# Halloween Hair



## Scary Godmother (Oct 13, 2007)

Here are some pics of how my 15 year old son did his hair for school today, they were not allowed to wear costumes, so he rebelled by doing this!:jol:

HalloweenHair pictures by ScaryGodmother_2007 - Photobucket


----------



## Aelwyn (Jul 7, 2008)

Hahaha! That's soooooo awesome!

And no costumes on Hallowe'en???????? Blasphemy!


----------



## spideranne (Jul 17, 2006)

That's great!


----------



## Lady Nyxie (Aug 30, 2006)

Good for him. Looks great!


----------



## slightlymad (May 25, 2006)

Cool


----------



## NickG (Sep 12, 2006)

hey cool - stenciled even - creative.


----------



## skeletonowl (Aug 8, 2006)

oh man great idea! My school doesn't allow it anymore. Mostly because someone came dressed as Osama Bin Laden with a bulletwound in his head and a plastic machine gun. Funny but inapproprite from school. Too bad some people don't think and ruin things for the rest of us.
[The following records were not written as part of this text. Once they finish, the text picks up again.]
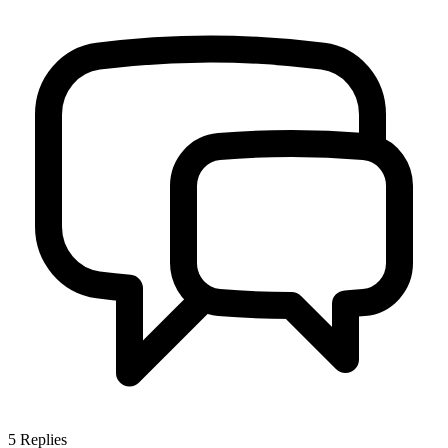
5
Replies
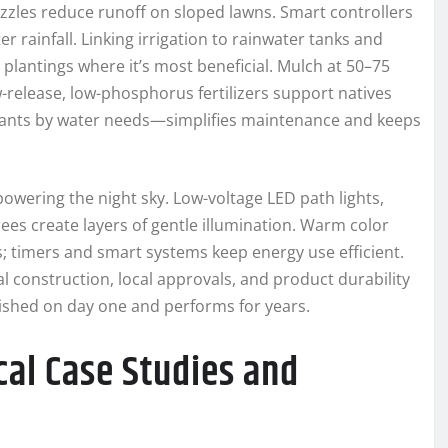
zzles reduce runoff on sloped lawns. Smart controllers
 rainfall. Linking irrigation to rainwater tanks and
plantings where it’s most beneficial. Mulch at 50–75
-release, low-phosphorus fertilizers support natives
lants by water needs—simplifies maintenance and keeps
powering the night sky. Low-voltage LED path lights,
ees create layers of gentle illumination. Warm color
 timers and smart systems keep energy use efficient.
 construction, local approvals, and product durability
ished on day one and performs for years.
cal Case Studies and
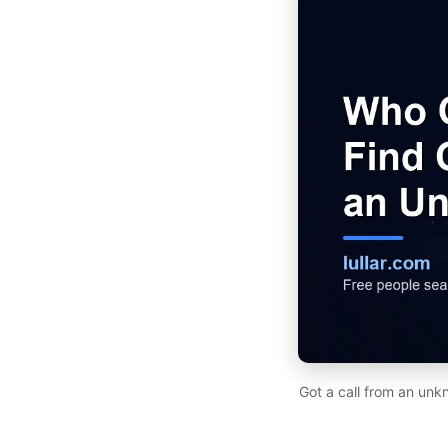
Got a call from an unk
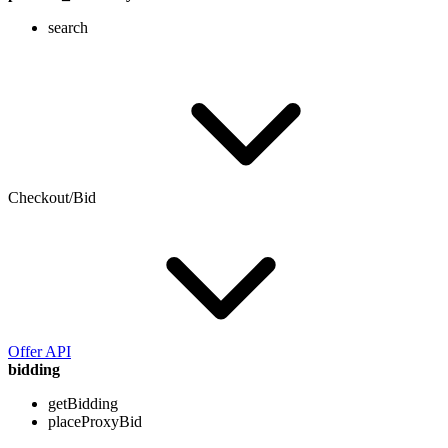
search
Checkout/Bid
Offer API
bidding
getBidding
placeProxyBid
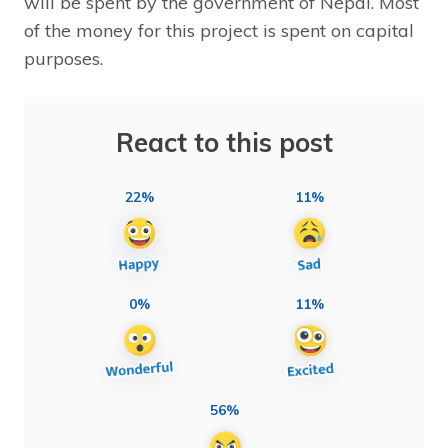
will be spent by the government of Nepal. Most
of the money for this project is spent on capital
purposes.
React to this post
22%
11%
0%
11%
56%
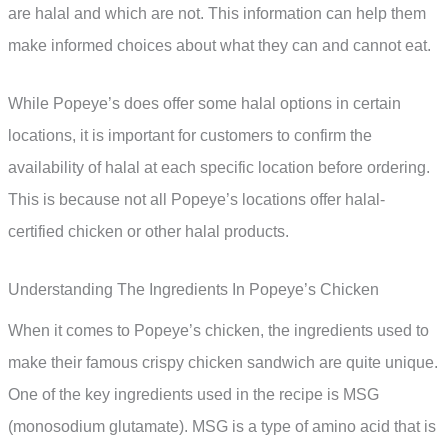
are halal and which are not. This information can help them
make informed choices about what they can and cannot eat.
While Popeye’s does offer some halal options in certain
locations, it is important for customers to confirm the
availability of halal at each specific location before ordering.
This is because not all Popeye’s locations offer halal-
certified chicken or other halal products.
Understanding The Ingredients In Popeye’s Chicken
When it comes to Popeye’s chicken, the ingredients used to
make their famous crispy chicken sandwich are quite unique.
One of the key ingredients used in the recipe is MSG
(monosodium glutamate). MSG is a type of amino acid that is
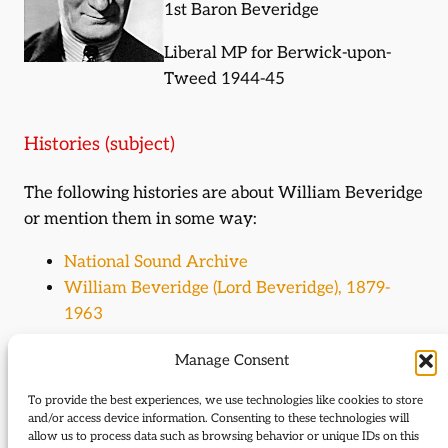
1st Baron Beveridge
Liberal MP for Berwick-upon-
Tweed 1944-45
Histories (subject)
The following histories are about William Beveridge
or mention them in some way:
National Sound Archive
William Beveridge (Lord Beveridge), 1879-
1963
Manage Consent
Journal Articles (subject)
To provide the best experiences, we use technologies like cookies to store
The following journal articles are about William
and/or access device information. Consenting to these technologies will
Beveridge or mention them in some way:
allow us to process data such as browsing behavior or unique IDs on this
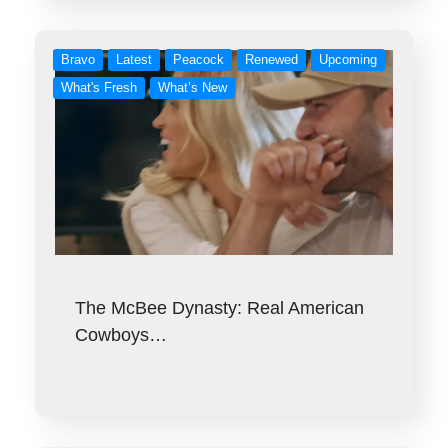
Bravo
Latest
Peacock
Renewed
Upcoming
What's Fresh
What’s New
The McBee Dynasty: Real American
Cowboys…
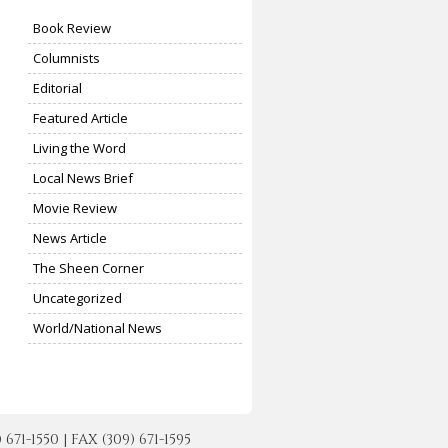
Book Review
Columnists
Editorial
Featured Article
Living the Word
Local News Brief
Movie Review
News Article
The Sheen Corner
Uncategorized
World/National News
-1550 | FAX (309) 671-1595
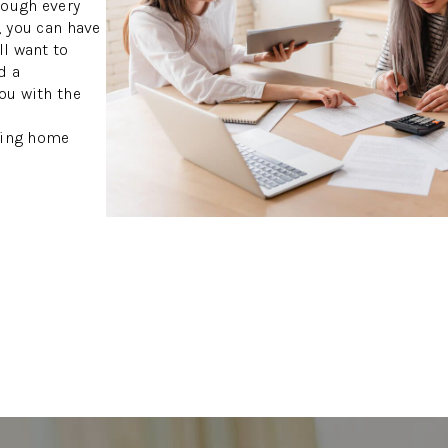
rough every
, you can have
ll want to
d a
ou with the
S
owing home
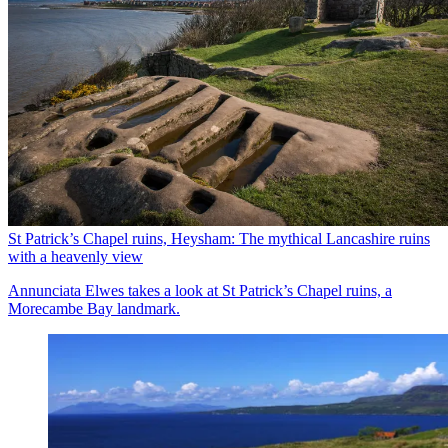
St Patrick’s Chapel ruins, Heysham: The mythical Lancashire ruins
with a heavenly view
Annunciata Elwes takes a look at St Patrick’s Chapel ruins, a
Morecambe Bay landmark.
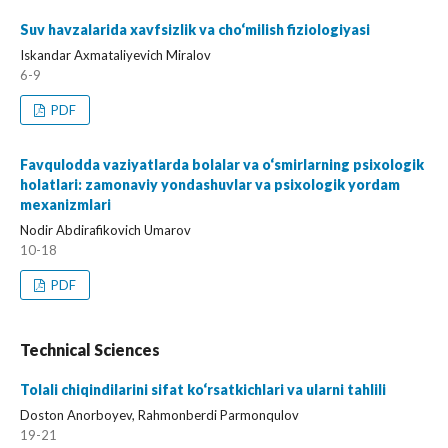
Suv havzalarida xavfsizlik va cho‘milish fiziologiyasi
Iskandar Axmataliyevich Miralov
6-9
PDF
Favqulodda vaziyatlarda bolalar va o‘smirlarning psixologik
holatlari: zamonaviy yondashuvlar va psixologik yordam
mexanizmlari
Nodir Abdirafikovich Umarov
10-18
PDF
Technical Sciences
Tolali chiqindilarini sifat ko‘rsatkichlari va ularni tahlili
Doston Anorboyev, Rahmonberdi Parmonqulov
19-21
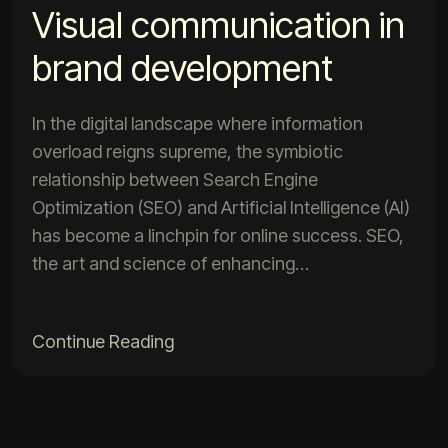
Visual communication in
brand development
In the digital landscape where information
overload reigns supreme, the symbiotic
relationship between Search Engine
Optimization (SEO) and Artificial Intelligence (AI)
has become a linchpin for online success. SEO,
the art and science of enhancing…
Continue Reading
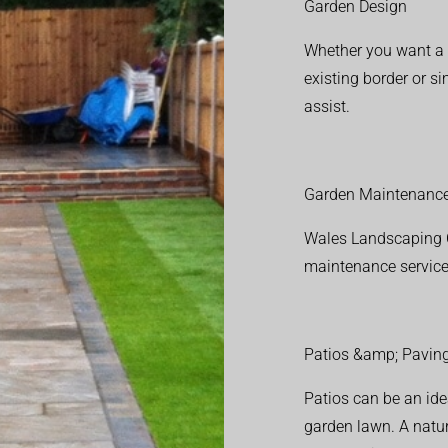
Garden Design
Whether you want a f
existing border or 
assist.
Garden Maintenanc
Wales Landscaping C
maintenance service
Patios &amp; Pavin
Patios can be an ide
garden lawn. A natura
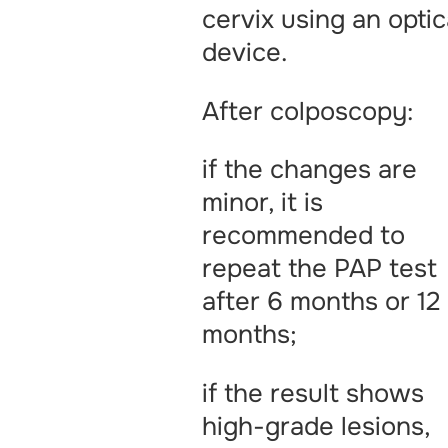
cervix using an optic
device.
After colposcopy:
if the changes are
minor, it is
recommended to
repeat the PAP test
after 6 months or 12
months;
if the result shows
high-grade lesions,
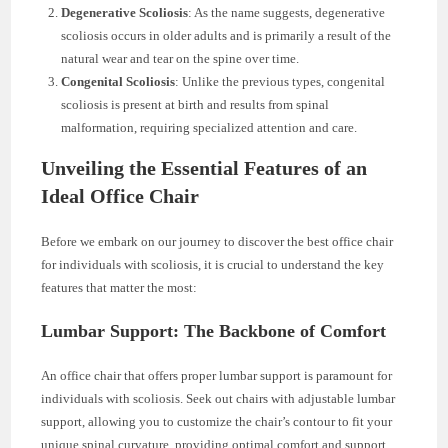
Degenerative Scoliosis
: As the name suggests, degenerative
scoliosis occurs in older adults and is primarily a result of the
natural wear and tear on the spine over time.
Congenital Scoliosis
: Unlike the previous types, congenital
scoliosis is present at birth and results from spinal
malformation, requiring specialized attention and care.
Unveiling the Essential Features of an
Ideal Office Chair
Before we embark on our journey to discover the best office chair
for individuals with scoliosis, it is crucial to understand the key
features that matter the most:
Lumbar Support: The Backbone of Comfort
An office chair that offers proper lumbar support is paramount for
individuals with scoliosis. Seek out chairs with adjustable lumbar
support, allowing you to customize the chair’s contour to fit your
unique spinal curvature, providing optimal comfort and support.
Did you use that hair stuff from partycity?


----------



## 2dragon (Aug 10, 2008)

Cool


----------



## Scary Godmother (Oct 13, 2007)

skeletonowl said:


> oh man great idea! My school doesn't allow it anymore. Mostly because someone came dressed as Osama Bin Laden with a bulletwound in his head and a plastic machine gun. Funny but inapproprite from school. Too bad some people don't think and ruin things for the rest of us.
> 
> Did you use that hair stuff from partycity?


It was just cheap orange halloween hairspray from Benny's (a local store), probably the same stuff you get at party city.


----------



## Merlin (The Quiet One) (Feb 23, 2006)

Great looking hair.


----------



## Revenant (Mar 17, 2007)

hahahahahah

Good lad!!!


----------



## debbie5 (Mar 2, 2007)

I love it! DON'T LET THE anti-halloween MAN GET YA DOWN, SON!!


----------



## Haunted Bayou (Feb 16, 2007)

LOL! That is hystericaaaaaallllll!


----------



## Vlad (Aug 2, 2005)

Bravo


----------



## Spooky1 (Aug 25, 2008)

ah a Halloween rebel. Good job bending those rules.


----------



## Spookie (Aug 26, 2008)

The markings of an up-and-coming haunter!


----------



## Scary Godmother (Oct 13, 2007)

Spookie said:


> The markings of an up-and-coming haunter!


He's already my first mate, haunter and prop builder!:devil:


----------